Looks too hefty for a manhole hook, plus it was found on the edge of a farm - just where one would expect abandoned field-clearing gear.
So this was a great puzzle. It definitely is not a hand tool because of the attached ring and the angle on the bottom part is too steep and flared for prying things. Then if you look at the hole on the bar - it is carefully forged to ensure the directionality of the bottom edge.
Also of interest is that Harborton (the town where it was found) is in Virginia which is coal country. So I started thinking about coal mining - but could come up with nothing miners would use this for. Then I looked around and Viola - I think this is IT.
If you look at that image - there is a mining car on inclined rails. Look at how the car is chained and you will hopefully see this part. This part is called a fishing hook for a mining car here. If the car came loose or the engine failed or it was parked - this thing will fall to the ground (sleepers) and lodge into the tracks so the car would stop rolling backwards (Reminds me of Kramer giving Newman a ride on the rickshaw and what followed :))
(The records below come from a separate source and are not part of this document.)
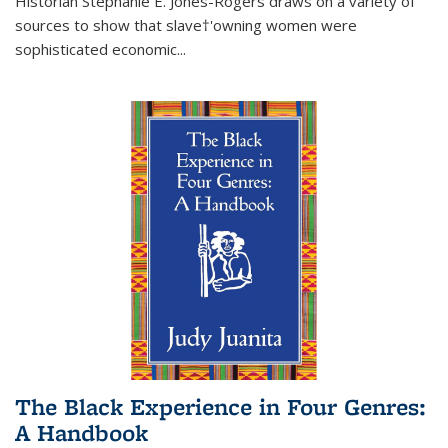
Historian Stephanie E. Jones-Rogers draws on a variety of
sources to show that slave†'owning women were
sophisticated economic...
The Black Experience in Four Genres:
A Handbook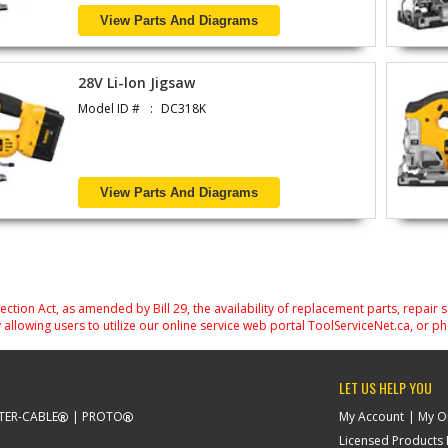
View Parts And Diagrams
28V Li-lon Jigsaw
Model ID #
DC318K
View Parts And Diagrams
on Act, as amended by Bill 29, the availability of replacement parts, repair 
 allowing users to utilize our online service web portal ToolServiceNet.ca, or ph
LET US HELP YOU
TER-CABLE
PROTO
My Account
My O
Licensed Products F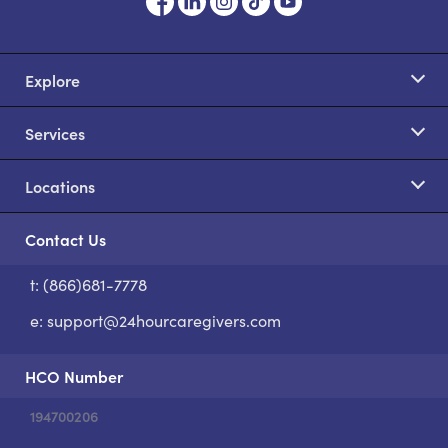
Explore
Services
Locations
Contact Us
t: (866)681-7778
S
e:
support@24hourcaregivers.com
HCO Number
194700206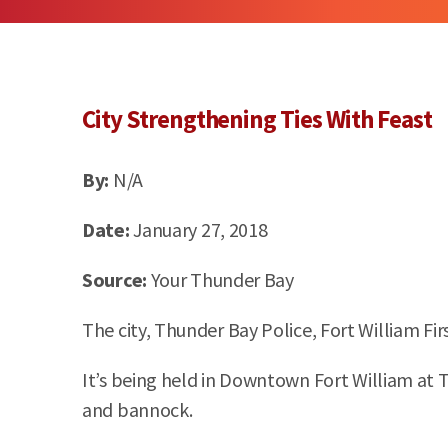
City Strengthening Ties
With
Feast
By:
N/A
Date:
January 27, 2018
Source:
Your Thunder Bay
The city, Thunder Bay Police, Fort William Fi
It’s being held in Downtown Fort William at 
and bannock.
I do not have first hand experience and could definitely be wrong. Just going with my engineering intuition here. It could also be a hook to hold other types of carriages from rolling back on slopes.
It has the shape of a tire iron used to mount tires on a rim. That one might be used for tractor tires or construction equipment. The ring doesn’t look very utile, just something to hang it on the wall. The flattened end seems too be too thin for anything that would be lifted with a pry bar that heavy, and the arm is too short to get enough leverage on very heavy items. It might also me a metal working tool for pulling dents in heavy metal.
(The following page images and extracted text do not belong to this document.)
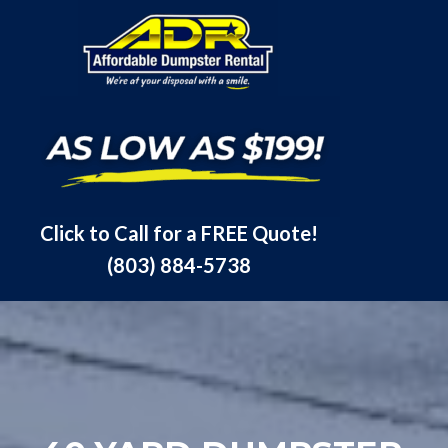
Click to Call for a FREE Quote!
(803) 884-5738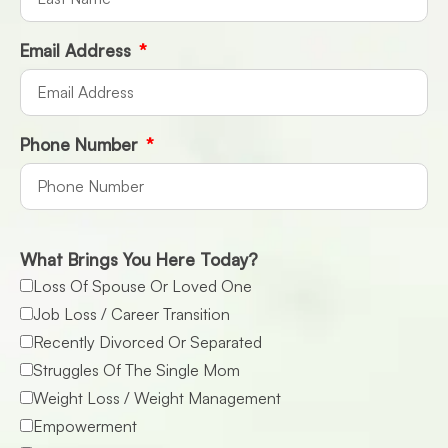
Email Address
Phone Number
What Brings You Here Today?
Loss Of Spouse Or Loved One
Job Loss / Career Transition
Recently Divorced Or Separated
Struggles Of The Single Mom
Weight Loss / Weight Management
Empowerment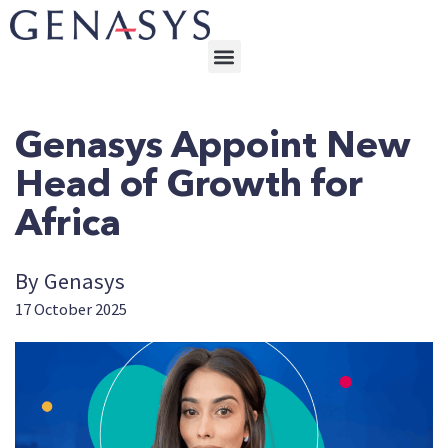
Genasys Appoint New
Head of Growth for
Africa
By Genasys
17 October 2025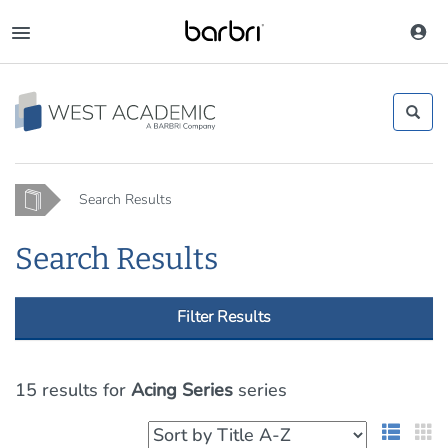
Skip
to
Toggle
main
navigation
content
Home
Search Results
Search Results
Filter Results
15 results
for
Acing Series
series
List 
G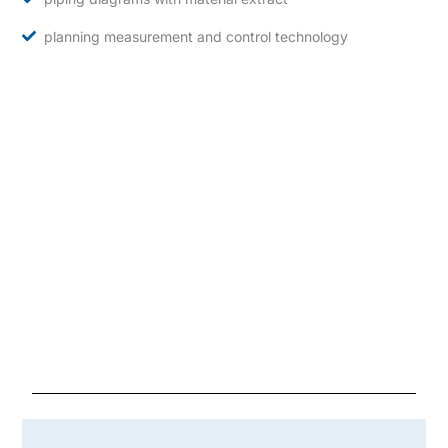
planning measurement and control technology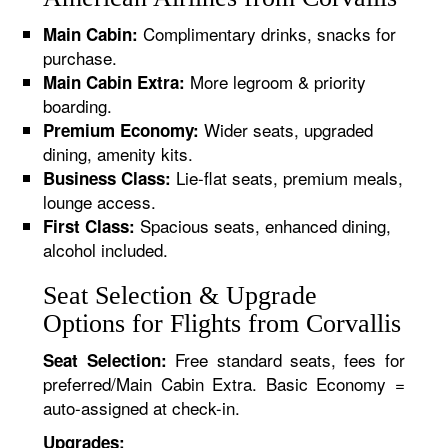
Complimentary drinks, snacks for
Main Cabin:
purchase.
More legroom & priority
Main Cabin Extra:
boarding.
Wider seats, upgraded
Premium Economy:
dining, amenity kits.
Lie-flat seats, premium meals,
Business Class:
lounge access.
Spacious seats, enhanced dining,
First Class:
alcohol included.
Seat Selection & Upgrade
Options for Flights from Corvallis
Free standard seats, fees for
Seat Selection:
preferred/Main Cabin Extra. Basic Economy =
auto-assigned at check-in.
Upgrades: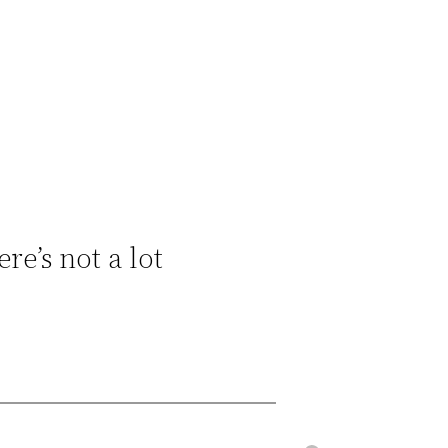
e’s not a lot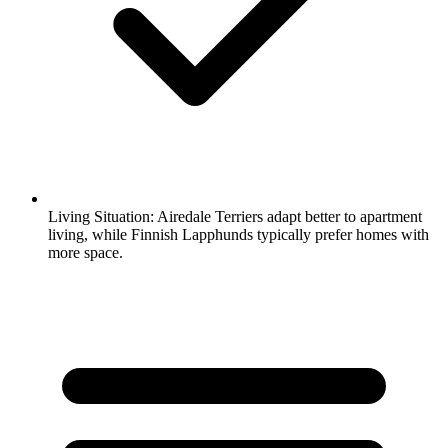
Living Situation:
Airedale Terriers adapt better to apartment
living, while Finnish Lapphunds typically prefer homes with
more space.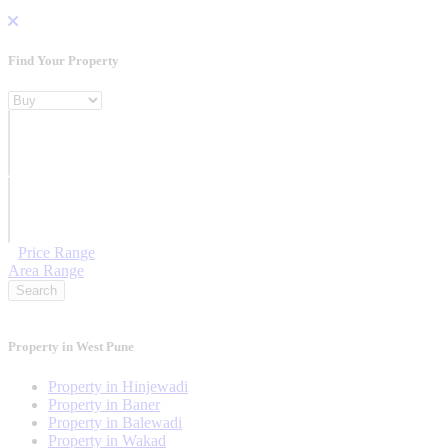
Find Your Property
Property For
Location
Category Type
Price Range
Area Range
Search
Property in West Pune
Property in Hinjewadi
Property in Baner
Property in Balewadi
Property in Wakad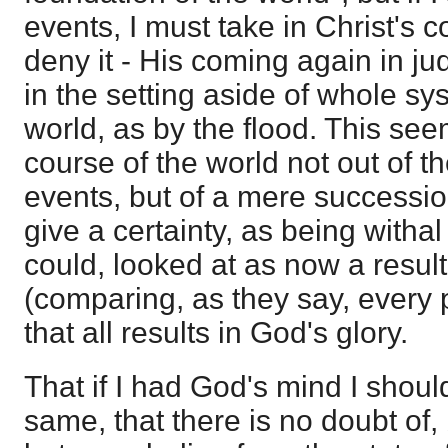
events, I must take in Christ's 
deny it - His coming again in ju
in the setting aside of whole s
world, as by the flood. This see
course of the world not out of t
events, but of a mere successi
give a certainty, as being withal
could, looked at as now a result
(comparing, as they say, every p
that all results in God's glory.
That if I had God's mind I shou
same, that there is no doubt of,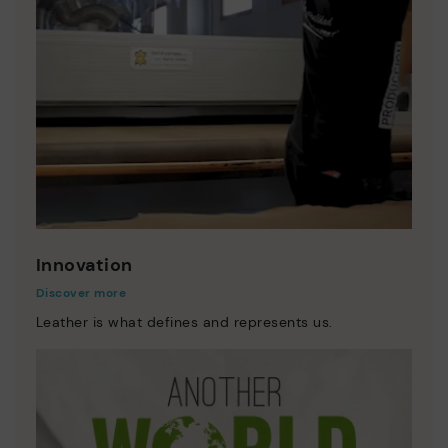
Innovation
Discover more
Leather is what defines and represents us.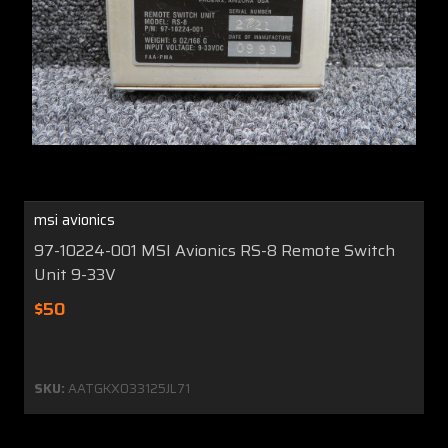
msi avionics
97-10224-001 MSI Avionics RS-8 Remote Switch
Unit 9-33V
$50
SKU:
AATGKX033125JL71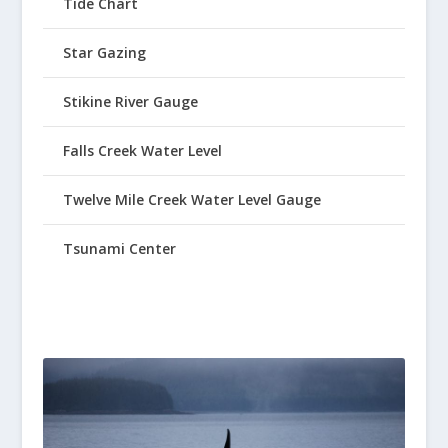
Tide Chart
Star Gazing
Stikine River Gauge
Falls Creek Water Level
Twelve Mile Creek Water Level Gauge
Tsunami Center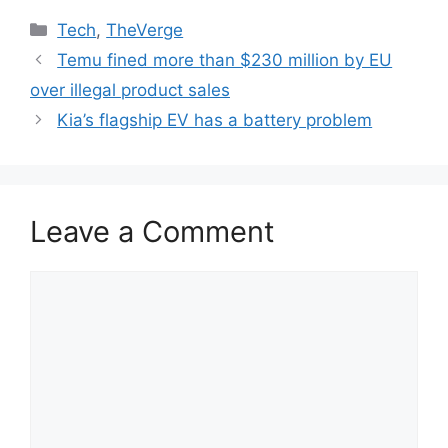
Categories
Tech
,
TheVerge
Temu fined more than $230 million by EU
over illegal product sales
Kia’s flagship EV has a battery problem
Leave a Comment
Comment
This is a darn good theory. The only problem I see is that the loop on the end doesn’t seem like a good way to attach it because it wouldn’t ensure that the hook dropped straight down. In your picture, the end is attached by the shaft being bent 180 degrees around an attachment point on the cart, ensuring that the only way for the hook to fall would be straight down. The loop would probably still work, but seems an odd way to go about it.
Unfortunately, “mine cart fishing hook” is hard to search, most of the results are for hooks to catch fish with. The only hit I got regarding mining was the page you linked to. I noticed that your link is for a book written in 1993 for small scale mining, I wonder if larger or older mining operations had a different name for it. I tried “mining cart sleeper hook,” “emergency hook,” “parking hook” and some others but got no results.
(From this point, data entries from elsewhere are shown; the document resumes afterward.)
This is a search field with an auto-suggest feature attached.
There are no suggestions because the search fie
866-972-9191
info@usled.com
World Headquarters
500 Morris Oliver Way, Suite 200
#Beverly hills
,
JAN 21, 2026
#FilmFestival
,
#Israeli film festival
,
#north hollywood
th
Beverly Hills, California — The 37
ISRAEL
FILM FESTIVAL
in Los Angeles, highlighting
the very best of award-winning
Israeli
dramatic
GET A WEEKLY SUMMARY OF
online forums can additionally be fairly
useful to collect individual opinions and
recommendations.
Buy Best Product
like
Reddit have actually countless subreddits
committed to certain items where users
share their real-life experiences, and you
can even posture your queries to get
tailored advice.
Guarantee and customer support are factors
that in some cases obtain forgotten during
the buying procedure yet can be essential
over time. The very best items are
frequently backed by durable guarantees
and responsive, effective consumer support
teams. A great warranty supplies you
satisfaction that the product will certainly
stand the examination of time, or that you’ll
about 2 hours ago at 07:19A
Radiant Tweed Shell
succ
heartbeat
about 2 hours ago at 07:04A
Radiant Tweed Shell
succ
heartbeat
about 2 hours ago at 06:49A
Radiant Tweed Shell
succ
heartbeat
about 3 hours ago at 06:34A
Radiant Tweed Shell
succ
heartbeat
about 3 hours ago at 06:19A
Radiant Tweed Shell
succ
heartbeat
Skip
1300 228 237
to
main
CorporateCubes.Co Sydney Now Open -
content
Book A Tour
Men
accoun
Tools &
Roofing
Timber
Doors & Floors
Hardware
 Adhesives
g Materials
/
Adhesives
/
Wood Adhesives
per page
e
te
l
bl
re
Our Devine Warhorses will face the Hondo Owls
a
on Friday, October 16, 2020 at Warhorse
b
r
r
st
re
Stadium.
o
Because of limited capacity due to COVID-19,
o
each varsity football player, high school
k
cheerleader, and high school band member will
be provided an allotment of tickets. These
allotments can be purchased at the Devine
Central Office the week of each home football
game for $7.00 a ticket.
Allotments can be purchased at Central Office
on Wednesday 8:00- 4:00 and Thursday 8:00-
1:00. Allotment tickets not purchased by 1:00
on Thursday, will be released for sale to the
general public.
Unfortunately it was found on Virginia’s Eastern Shore, far from coal country. It’s tidewater, rural, with one small rail line and an economy based on fishing and agriculture at most.
It doesn’t appear to be any kind of hay tool, or manhole/grate pry tool, or the reef tool. All of those have points on them. This has a flat.
It looks like maybe a kind of pry tool - hard to tell because the enlarged picture has a caption box over that part of the image.
I agree the curve in the shape appears intentional.
I agree the ring is purposeful, not merely decoration or for hanging on a wall. I would suspect for attaching with a strap or anchoring in some manner that allows the thing to rotate/swing.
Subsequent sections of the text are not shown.